Forex prices are displayed in the form of a Bid/Ask spread, where the spread is the difference between the Bid and the Ask. The Bid and Ask serve as the prices that are similar to other financial products: the Bid is the price at which a trader is able to sell a currency pair, whilst the Ask – sometimes called the "Offer" – is the price at which traders are able to buy a currency pair. The Bid price of a currency pair is always the lower price in a quote.
The spread is effectively the cost of trade. There are typically no additional broker commissions involved in trading the forex market, although we are witnessing a move towards commission-based trading due to market execution.
Market increments are measured in 'Percentage in Point' or pips for short. A pip is the last digit in the value of a currency pair (if you are trading from a 4-digit price feed): 1.3294, 115.13 etc. All forex currency pairs, except for the Japanese Yen, measure the pip from the 4th decimal place.

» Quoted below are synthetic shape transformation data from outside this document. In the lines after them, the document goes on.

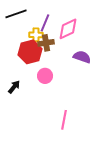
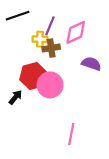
red hexagon: (30, 52) -> (33, 76), moved
pink circle: (45, 76) -> (50, 85), size x1.5

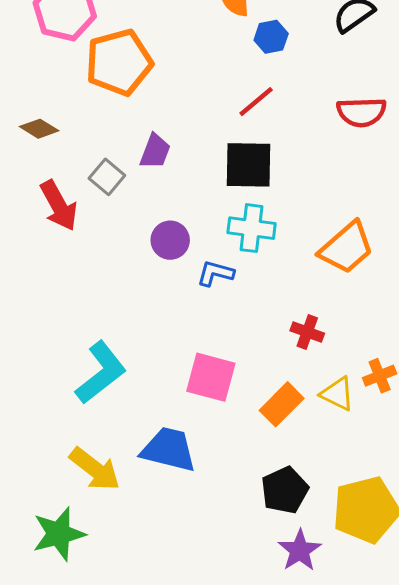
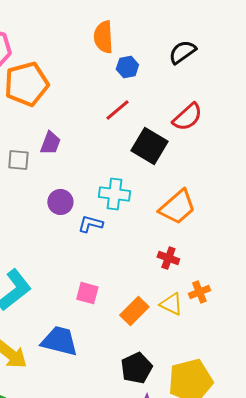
red semicircle: (361, 112) -> (187, 117), turned -40
black square: (249, 165) -> (149, 146), moved, turned 30
gray square: (107, 177) -> (18, 160), turned -35
red cross: (307, 332) -> (168, 258), moved
pink square: (211, 377) -> (87, 293), size x0.7

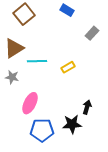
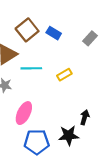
blue rectangle: (67, 10) -> (54, 33), moved
brown square: (24, 14) -> (27, 30), moved

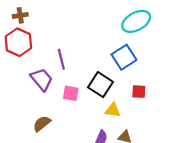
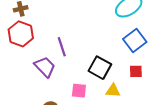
blue square: (124, 57) -> (135, 40), moved
pink square: (71, 93) -> (79, 91), moved

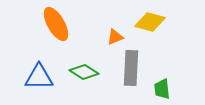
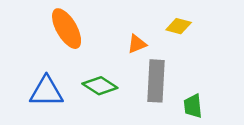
yellow diamond: (150, 22) -> (179, 26), size x0.7

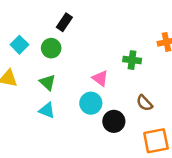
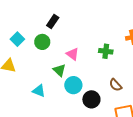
pink triangle: (100, 78) -> (72, 54), moved
green triangle: (48, 82) -> (59, 70), moved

Price Quotes: What do They Mean?
Reading a forex quote may seem a bit confusing at first. However, it is really quite simple if you are able to remember two things:
A quote of GBP at 1.5000 is to say that 1 Sterling Pound (GBP) = 1.5000 US Dollar (US). When the GBP is the base unit and a currency pair's price increases, comparatively the GBP has appreciated and the other currency in the pair (usually known as the quote currency) has weakened. Using the above GBP/USD example as a reference, if the GBP/USD increases, from 1.5000 to 1.5100 (100 pips), the GBP is stronger because it will now buy more USD than before.
There are four currency pairs involving the US Dollar in which the US Dollar is not the base currency. These exceptions are the Australian Dollar (AUD), the British Pound (GBP), the Euro (EUR), and the New Zealand Dollar (NZD). A quote on the GBP/USD of 1.7600 would mean that one British Pound is equal to 1.7600 US Dollars. If the price of a currency pair increases, the value of the base currency in comparison to the quote currency thus increases. Conversely, if the price of a currency pair decreases, the value of the base currency in comparison to the quote currency has weakened.
Forex markets and prices are mainly influenced by international trade and investment flows. It is also influenced – albeit to a lesser extent – by the same factors that influence the equity and bond markets, i.e. economic and political conditions, especially interest rates, inflation, and political stability. Though economic factors do have long-term effects, it is often the immediate reactions that cause daily price volatility, making forex trading highly attractive to intra-day traders.
Currency trading can offer investors another avenue to diversify their investment portfolios. Trading currencies can be viewed as a means to protect against adverse movements in the equity and bond markets, movements that would also impact mutual funds. You should, however, bear in mind that trading in the off-exchange foreign currency market is one of the riskiest forms of trading. You should ideally only invest a small portion of your risk capital in this market.